RECORDED DATA section start

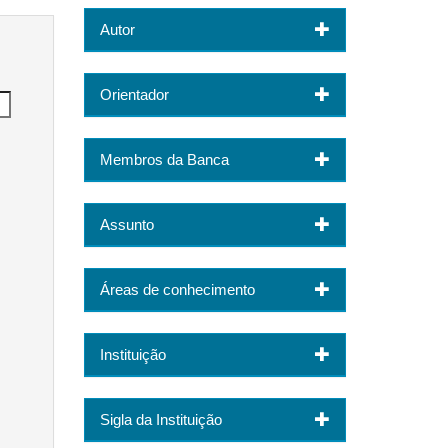
Autor
Orientador
Membros da Banca
Assunto
Áreas de conhecimento
Instituição
Sigla da Instituição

RECORDED DATA section end

> [THE PROBLEM]
Write out the data above in full and exactly, but not the pictures.

> [RESULT OF THIS EXERCISE]
Autor
Orientador
Membros da Banca
Assunto
Áreas de conhecimento
Instituição
Sigla da Instituição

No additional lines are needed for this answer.